- Data shown -
★ ★ ★ ★ ★ ★ ★

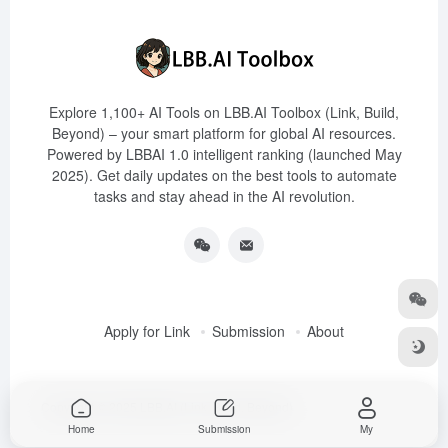
Explore 1,100+ AI Tools on LBB.AI Toolbox (Link, Build,
Beyond) – your smart platform for global AI resources.
Powered by LBBAI 1.0 intelligent ranking (launched May
2025). Get daily updates on the best tools to automate
tasks and stay ahead in the AI revolution.
Apply for Link
Submission
About
Copyright © 2025
LBB.AI (Link, Build, Beyond)
Home
Submission
My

★ ★ ★ ★ ★ ★ ★

- Exercise description -
Using the records, find the number of lines in which the string "Beyond" occurs. Reply with that number alone.

- Written reply -
2